**Task statement:** Your job is to copy every line in the material containing the word "time".

**The data:**
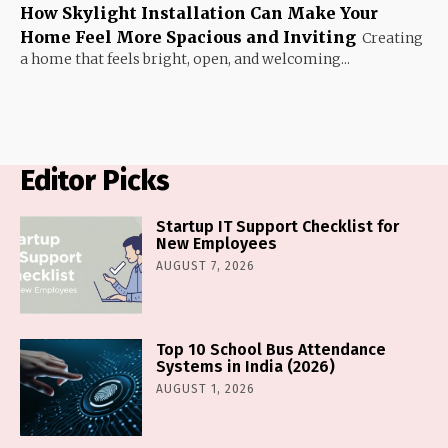
How Skylight Installation Can Make Your
Home Feel More Spacious and Inviting
Creating
a home that feels bright, open, and welcoming...
Editor Picks
Startup IT Support Checklist for
New Employees
AUGUST 7, 2026
Top 10 School Bus Attendance
Systems in India (2026)
AUGUST 1, 2026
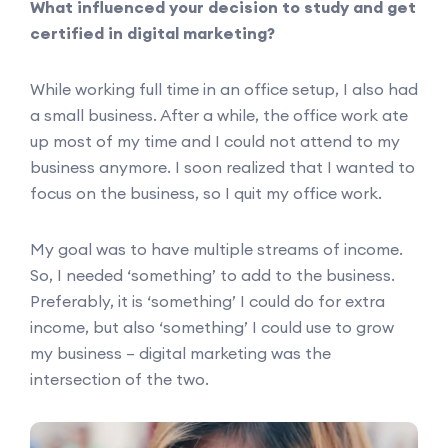
What influenced your decision to study and get
certified in digital marketing?
While working full time in an office setup, I also had
a small business. After a while, the office work ate
up most of my time and I could not attend to my
business anymore. I soon realized that I wanted to
focus on the business, so I quit my office work.
My goal was to have multiple streams of income.
So, I needed ‘something’ to add to the business.
Preferably, it is ‘something’ I could do for extra
income, but also ‘something’ I could use to grow
my business – digital marketing was the
intersection of the two.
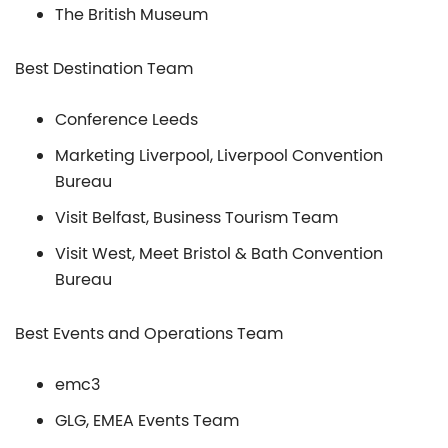
The British Museum
Best Destination Team
Conference Leeds
Marketing Liverpool, Liverpool Convention
Bureau
Visit Belfast, Business Tourism Team
Visit West, Meet Bristol & Bath Convention
Bureau
Best Events and Operations Team
emc3
GLG, EMEA Events Team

**Task response:**
While working full time in an office setup, I also had
up most of my time and I could not attend to my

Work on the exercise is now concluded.